MATERIAL PROVIDED Start Marker
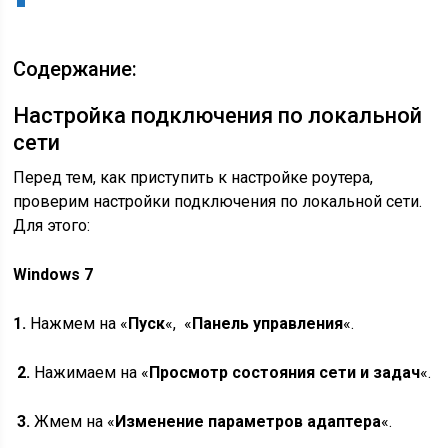
Содержание:
Настройка подключения по локальной
сети
Перед тем, как приступить к настройке роутера,
проверим настройки подключения по локальной сети.
Для этого:
Windows 7
1.
Нажмем на «
Пуск
«, «
Панель управления
«.
2.
Нажимаем на «
Просмотр состояния сети и задач
«.
3.
Жмем на «
Изменение параметров адаптера
«.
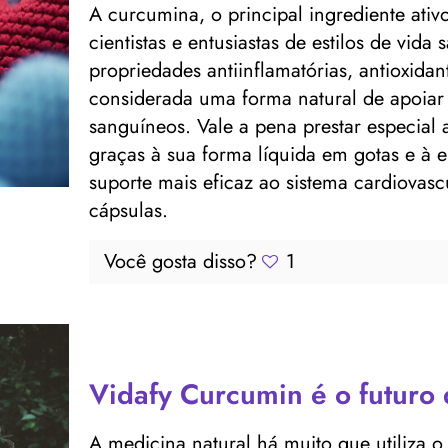
A curcumina, o principal ingrediente ativ
cientistas e entusiastas de estilos de vida 
propriedades antiinflamatórias, antioxidan
considerada uma forma natural de apoiar
sanguíneos. Vale a pena prestar especia
graças à sua forma líquida em gotas e à 
suporte mais eficaz ao sistema cardiovasc
cápsulas.
Você gosta disso?
1
Vidafy Curcumin é o futuro 
A medicina natural há muito que utiliza o 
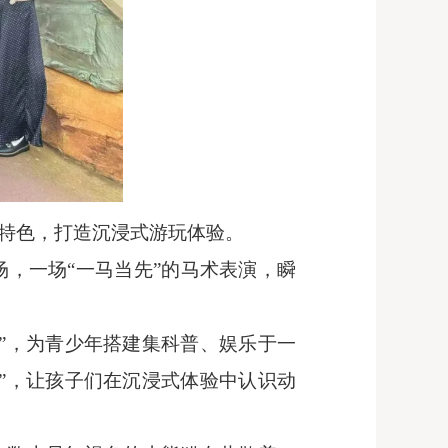
特色，打造沉浸式游玩体验。
场，一场“一马当先”的马术表演，瞬
”，为青少年搭建集科普、娱乐于一
”，让孩子们在沉浸式体验中认识动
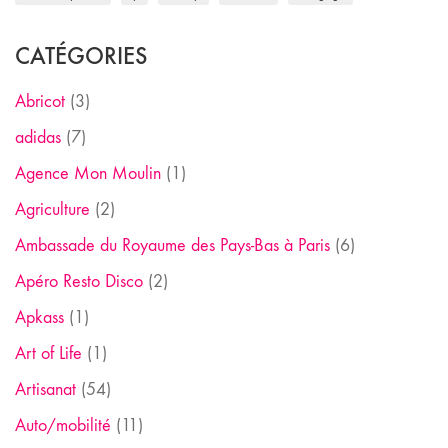
CATÉGORIES
Abricot
(3)
adidas
(7)
Agence Mon Moulin
(1)
Agriculture
(2)
Ambassade du Royaume des Pays-Bas à Paris
(6)
Apéro Resto Disco
(2)
Apkass
(1)
Art of Life
(1)
Artisanat
(54)
Auto/mobilité
(11)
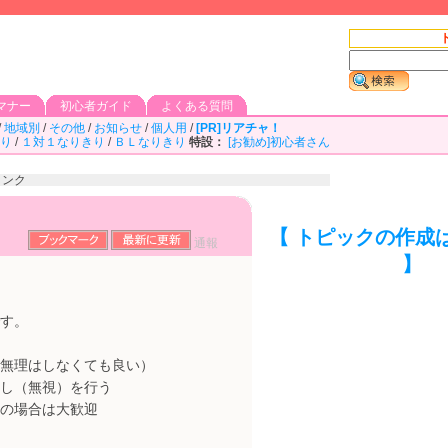
マナー
初心者ガイド
よくある質問
/
地域別
/
その他
/
お知らせ
/
個人用
/
[PR]リアチャ！
り
/
１対１なりきり
/
ＢＬなりきり
特設：
[お勧め]初心者さん
リンク
【 トピックの作成
通報
】
す。
無理はしなくても良い）
し（無視）を行う
の場合は大歓迎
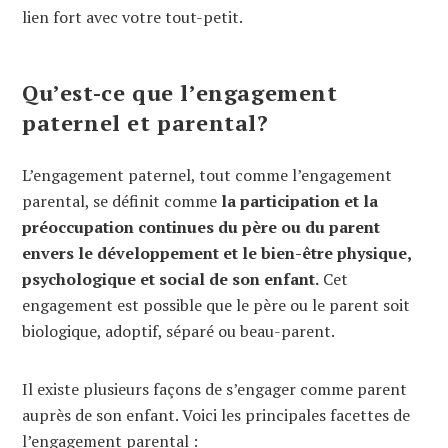
lien fort avec votre tout-petit.
Qu’est-ce que l’engagement
paternel et parental?
L’engagement paternel, tout comme l’engagement
parental, se définit comme
la participation et la
préoccupation continues du père ou du parent
envers le développement et le bien-être physique,
psychologique et social de son enfant.
Cet
engagement est possible que le père ou le parent soit
biologique, adoptif, séparé ou beau-parent.
Il existe plusieurs façons de s’engager comme parent
auprès de son enfant. Voici les principales facettes de
l’engagement parental :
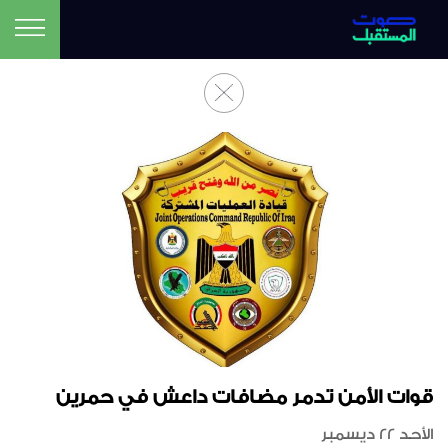
قوات الأمن تدمر مضافات داعش في حمرين
الأحد 22 ديسمبر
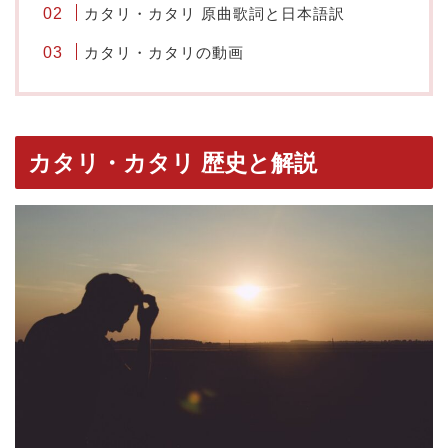
カタリ・カタリ 原曲歌詞と日本語訳
カタリ・カタリの動画
カタリ・カタリ 歴史と解説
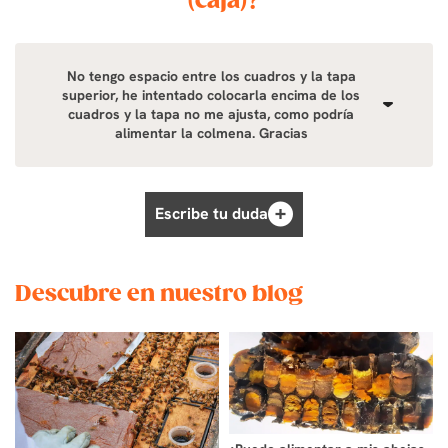
(caja)?
No tengo espacio entre los cuadros y la tapa
superior, he intentado colocarla encima de los
cuadros y la tapa no me ajusta, como podría
alimentar la colmena. Gracias
Escribe tu duda
Descubre en nuestro blog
MATERIAL PROVIDED End Marker
• **ASSIGNMENT**:
Return the material above exactly; the images stay out.

• **ANSWER BOX**:
Содержание:
Настройка подключения по локальной
сети
Перед тем, как приступить к настройке роутера,
проверим настройки подключения по локальной сети.
Для этого:
Windows 7
1.
Нажмем на «
Пуск
«, «
Панель управления
«.
2.
Нажимаем на «
Просмотр состояния сети и задач
«.
3.
Жмем на «
Изменение параметров адаптера
«.
A curcumina, o principal ingrediente ativ
cientistas e entusiastas de estilos de vida 
propriedades antiinflamatórias, antioxidan
considerada uma forma natural de apoiar
sanguíneos. Vale a pena prestar especia
graças à sua forma líquida em gotas e à 
suporte mais eficaz ao sistema cardiovasc
cápsulas.
Você gosta disso?
1
Vidafy Curcumin é o futuro 
A medicina natural há muito que utiliza o 
特色，打造沉浸式游玩体验。
场，一场“一马当先”的马术表演，瞬
”，为青少年搭建集科普、娱乐于一
”，让孩子们在沉浸式体验中认识动
CATÉGORIES
Abricot
(3)
adidas
(7)
Agence Mon Moulin
(1)
Agriculture
(2)
Ambassade du Royaume des Pays-Bas à Paris
(6)
Apéro Resto Disco
(2)
Apkass
(1)
Art of Life
(1)
Artisanat
(54)
Auto/mobilité
(11)
マナー
初心者ガイド
よくある質問
/
地域別
/
その他
/
お知らせ
/
個人用
/
[PR]リアチャ！
り
/
１対１なりきり
/
ＢＬなりきり
特設：
[お勧め]初心者さん
リンク
【 トピックの作成
通報
】
す。
無理はしなくても良い）
し（無視）を行う
の場合は大歓迎
lien fort avec votre tout-petit.
Qu’est-ce que l’engagement
paternel et parental?
L’engagement paternel, tout comme l’engagement
parental, se définit comme
la participation et la
préoccupation continues du père ou du parent
envers le développement et le bien-être physique,
psychologique et social de son enfant.
Cet
engagement est possible que le père ou le parent soit
biologique, adoptif, séparé ou beau-parent.
Il existe plusieurs façons de s’engager comme parent
auprès de son enfant. Voici les principales facettes de
l’engagement parental :
قوات الأمن تدمر مضافات داعش في حمرين
الأحد 22 ديسمبر
カタリ・カタリ 原曲歌詞と日本語訳
カタリ・カタリの動画
カタリ・カタリ 歴史と解説
(caja)?
No tengo espacio entre los cuadros y la tapa
superior, he intentado colocarla encima de los
cuadros y la tapa no me ajusta, como podría
alimentar la colmena. Gracias
Escribe tu duda
Descubre en nuestro blog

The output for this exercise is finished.